Bristol Uni students, here’s what Crocs you should buy based on your course
Sorry in advance to the Econ students
In the wake of the crocs frenzy at Bristol, you may have found yourself wondering which of their extensive line of rubber-soled fashion statements you should spend your hard-earned student loan on.
Worry not, The Bristol Tab has got you covered with our official guide to what crocs you should get based on your university course.
Geography: Camo Crocs
You might be disappointed to see such an obvious choice for Geography, but one thing I know about you is that you’re sick of people joking that all you do is colouring in, so you’d definitely overcompensate by buying these hideous things. You know, to prove you deserve that BSc.
Theatre and Performance Studies: Glitter Crocs
We all got sent crocs, I got red glitter, I am gunna be Dorothy for Halloween pic.twitter.com/yDth6lvBxt
— rivi (@ItsMeUrChef) June 9, 2021
You are probably loud, outgoing and a little bit obnoxious. These shoes probably remind you of when you played Dorothy in your school’s production of The Wizard of Oz, feeding into your chronic main character syndrome.
You feel the need to stand out more than anyone else in the room at any given time, hence the platform and glitter. Like this shoe, you’re not to everyone’s taste, but you don’t have to be – you’re an actor, darling!
English: Cloud Crocs
As an English student, your head is probably always in the clouds, so why not let your thoughts match your shoes? You’re definitely artsy and want to show that through a fun pair of crocs, but you don’t feel the need to stray too far from the original silhouette. I’ll probably catch you wearing these on Brandon Hill, reading a book that has definitely been ruined for you in an overanalytical lecture.

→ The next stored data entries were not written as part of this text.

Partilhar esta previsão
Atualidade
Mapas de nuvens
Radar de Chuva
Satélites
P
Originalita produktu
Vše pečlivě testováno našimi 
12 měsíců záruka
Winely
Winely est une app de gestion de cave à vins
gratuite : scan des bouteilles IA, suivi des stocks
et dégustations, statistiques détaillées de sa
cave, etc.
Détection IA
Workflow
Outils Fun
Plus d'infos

Liberal Arts: Lightning McQueen Crocs
— TheMulattoPrince⚪ (@mulatto_prince) June 14, 2021
The perfect out-of-the-box shoe for an out-of-the-box degree. You definitely don’t take yourself too seriously, and only you could cut about Bristol in Lightning McQueen Crocs. You’ve probably never even seen Cars, but for you that’s just part of the charm.
These Crocs are actually only available in kids and junior’s sizes, so the chances of you being able to fit into them are just as low as the chances of you getting a job with a Liberal Arts degree. Fitting, right?
Classics: Baya Crocs
If you see me cutting about Bristol hungover in my baya crocs… mind ur business x pic.twitter.com/vmXGVt1kIf
— The Bristol Tab (@TheBristolTab) June 15, 2021
For the sole reason that everyone thinks they’re really boring and nobody knows they exist. Slightly less practical than the classic Croc with its extra holes, this croc also works as an allegory for the impracticality of trying to get a job with a Classical Studies degree.

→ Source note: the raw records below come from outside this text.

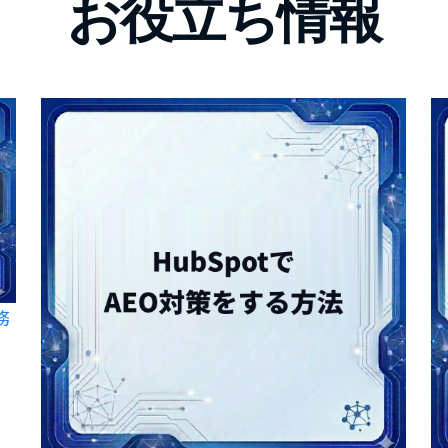
お役立ち情報
務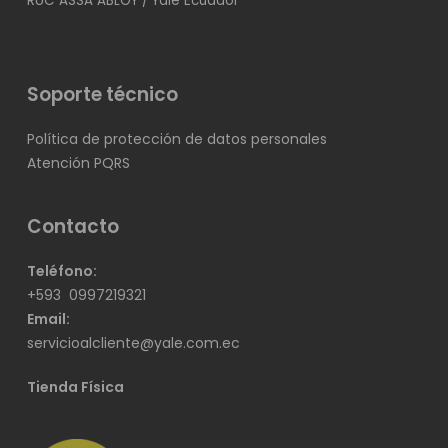
RUC ASSA ABLOY / Yale Ecuador
Soporte técnico
Política de protección de datos personales
Atención PQRS
Contacto
Teléfono:
+593
0997219321
Email:
servicioalcliente@yale.com.ec
Tienda Física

Economics: these god awful Crocs (Neria Pro II)
Every Econ student’s dream, of course, is to be the CEO of a Santander branch or something equally passionless. Therefore, these shoes from the ‘Crocs at work’ collection are perfect for them. They really capture the essence of the Econ student at a party that will spend 15 minutes lecturing you about the stock market.
History: Purple platform Crocs
Oh, History. You are so determined to prove that you’re edgy since unlike a lot of the other humanities, your degree doesn’t say that for you. You’re almost definitely private-school educated and have some extra cash to splash, so these chunky, more expensive clogs are perfect for you.
You totally have to overcompensate for taking what is widely believed to be a boring degree with obnoxious, brightly-coloured shoes to prove you’re fun at parties. And I love you for that.
Medicine: Aqua Crocs
The classic croc can be seen squeaking against lab and hospital floors, and given the slightly less cold and mathematical nature of Medicine against Physics or Chemistry, I feel like you’d don a brightly-coloured pair and dress them up with lots of Jibbitz.